SaTScan is a software tool that employs scan statistics for the spatial and temporal analysis of clusters of events. [1] [2] [3] [4] The software is trademarked by Martin Kulldorff, and was designed originally for public health and epidemiology to identify clusters of cases in both space (geographical location) and time and to perform statistical analysis to determine if these clusters are significantly different from what would be expected by chance [1] [5] [6] The software provides a user-friendly interface and a range of statistical methods, making it accessible to researchers and practitioners. [1] [7] While not a full Geographic Information System, the outputs from SaTScan can be integrated with software such as ArcGIS or QGIS to visualize and analyze spatial data, and to map the distribution of various phenomena.
SaTScan employs scan statistics to identify clusters of space and time phenomena. [1] Scan statistics use regular shapes (usually circles) of varying sizes to evaluate a study area. [8] [9] Within each circle, the software computes if the phenomena within the circle is significantly different than expected compared to the area outside the circle. [8] [9]
SaTScan can analyze data retrospectively or prospectively. It can look at the data spatially, temporally, or simultaneously incorporate both space and time. [1] SaTScan can incorporate numerous probability models, including Poisson distribution, Bernoulli distribution, Monte Carlo method, and multinomial distribution. [1] [2] [9] Using these, it can look for areas of higher and lower occurrences of phenomena than expected. [1]
Results are output into a variety of formats, including ESRI Shapefile, HTML, and KML. [1]
SaTScan was developed by a group of epidemiologists and statisticians led by Martin Kulldorff, a Swedish biostatistician professor of medicine at Harvard Medical School. [10] Version 1.0 of the software was first released in 1997 and has since become a widely used tool in the field of public health research and practice. [11]
SaTScan was developed in response to a growing need for sophisticated tools to analyze disease outbreaks. [2] Before the development of SaTScan, few tools were available that could effectively analyze the spatial and temporal patterns of disease, making it difficult for public health authorities to respond effectively to outbreaks.
Since its release, SaTScan has been used in many public health research studies, including infectious diseases, cancers, and other conditions. [1] Public health authorities and disease surveillance systems have also adopted the software in many countries, and it has broad applications for other types of data. [2]
SaTScan was used extensively by researchers during the COVID-19 pandemic. [12]
![]() | This section needs expansion. You can help by adding to it. (February 2022) |
SaTScan was originally developed for epidemiology and public health.

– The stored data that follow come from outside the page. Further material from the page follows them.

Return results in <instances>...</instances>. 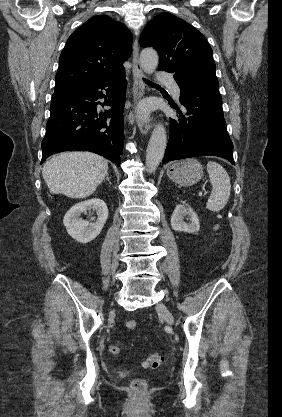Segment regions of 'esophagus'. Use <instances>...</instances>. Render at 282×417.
<instances>
[{
  "instance_id": "1",
  "label": "esophagus",
  "mask_w": 282,
  "mask_h": 417,
  "mask_svg": "<svg viewBox=\"0 0 282 417\" xmlns=\"http://www.w3.org/2000/svg\"><path fill=\"white\" fill-rule=\"evenodd\" d=\"M133 97H134V104L136 105V108L138 109V104L141 100V98L145 94V82L143 78V71L141 68V63L139 60V48H138V41L137 39L134 41L133 44ZM137 124L140 132L142 134H147L151 126L149 122L141 115L139 112H137L136 115Z\"/></svg>"
}]
</instances>
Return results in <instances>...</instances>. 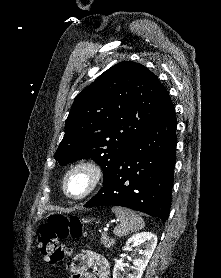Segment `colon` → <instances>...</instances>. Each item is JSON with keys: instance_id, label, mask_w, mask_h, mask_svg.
I'll use <instances>...</instances> for the list:
<instances>
[{"instance_id": "colon-1", "label": "colon", "mask_w": 221, "mask_h": 278, "mask_svg": "<svg viewBox=\"0 0 221 278\" xmlns=\"http://www.w3.org/2000/svg\"><path fill=\"white\" fill-rule=\"evenodd\" d=\"M83 234V224L77 216L51 215L40 225L37 239V246L45 263L56 267L68 254L62 240L68 237L79 238Z\"/></svg>"}]
</instances>
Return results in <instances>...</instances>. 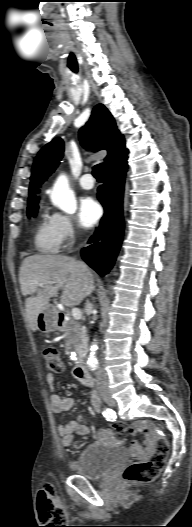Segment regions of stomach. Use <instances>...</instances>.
Wrapping results in <instances>:
<instances>
[{"mask_svg": "<svg viewBox=\"0 0 192 527\" xmlns=\"http://www.w3.org/2000/svg\"><path fill=\"white\" fill-rule=\"evenodd\" d=\"M37 328L42 333L58 330V312L55 307L47 305L40 311L37 318Z\"/></svg>", "mask_w": 192, "mask_h": 527, "instance_id": "1", "label": "stomach"}]
</instances>
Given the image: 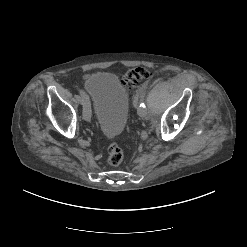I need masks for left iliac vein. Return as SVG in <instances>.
Wrapping results in <instances>:
<instances>
[{
  "label": "left iliac vein",
  "instance_id": "obj_1",
  "mask_svg": "<svg viewBox=\"0 0 247 247\" xmlns=\"http://www.w3.org/2000/svg\"><path fill=\"white\" fill-rule=\"evenodd\" d=\"M138 114L140 117L145 118V119L148 118L150 115L147 109H142V110L138 109Z\"/></svg>",
  "mask_w": 247,
  "mask_h": 247
}]
</instances>
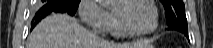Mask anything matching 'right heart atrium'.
<instances>
[{
    "label": "right heart atrium",
    "instance_id": "1",
    "mask_svg": "<svg viewBox=\"0 0 213 48\" xmlns=\"http://www.w3.org/2000/svg\"><path fill=\"white\" fill-rule=\"evenodd\" d=\"M78 10L82 21L94 32L99 34L108 32L112 20L111 12L104 8L99 1L82 0Z\"/></svg>",
    "mask_w": 213,
    "mask_h": 48
}]
</instances>
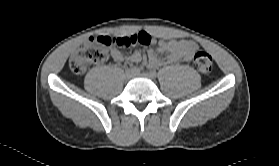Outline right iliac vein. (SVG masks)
<instances>
[{"mask_svg": "<svg viewBox=\"0 0 279 166\" xmlns=\"http://www.w3.org/2000/svg\"><path fill=\"white\" fill-rule=\"evenodd\" d=\"M134 74H135L134 72H132L131 70H128L125 74L126 80L131 79L134 76Z\"/></svg>", "mask_w": 279, "mask_h": 166, "instance_id": "obj_1", "label": "right iliac vein"}]
</instances>
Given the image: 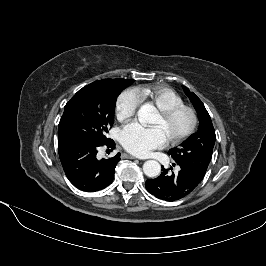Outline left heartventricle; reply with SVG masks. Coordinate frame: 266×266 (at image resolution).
Masks as SVG:
<instances>
[{"instance_id":"obj_1","label":"left heart ventricle","mask_w":266,"mask_h":266,"mask_svg":"<svg viewBox=\"0 0 266 266\" xmlns=\"http://www.w3.org/2000/svg\"><path fill=\"white\" fill-rule=\"evenodd\" d=\"M188 113L182 112L171 119H164L159 114L154 118L152 125L160 127L169 138L181 135L189 126Z\"/></svg>"}]
</instances>
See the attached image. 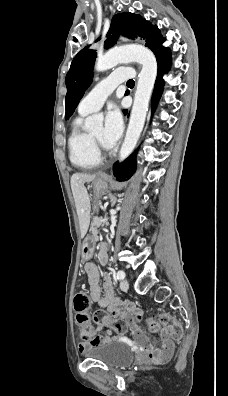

Since its release, SaTScan has been used in many public health research studies involving GIS, including infectious diseases, cancers, and other conditions. [1] Public health authorities and disease surveillance systems have also adopted the software in many countries. [1]
SaTScan can identify areas of high pest or disease risk, informing crop and livestock management and disease control efforts. [13]
SaTScan can also be adapted and applied to certain astronomical studies, particularly those that involve analyzing spatial and temporal patterns in astronomical data. [2] [14] For example, SaTScan could identify clustering patterns in the distribution of galaxies or other astronomical objects, such as stars. [14]
SaTScan can identify hot spots and patterns in crime data, which can assist law enforcement agencies in allocating resources and developing crime reduction strategies. [2] [15]
SaTScan can identify areas of environmental concern, such as high levels of air pollution or water contamination. [16]
SaTScan can identify areas of high risk for wildlife diseases, which can inform disease management and conservation efforts. [17]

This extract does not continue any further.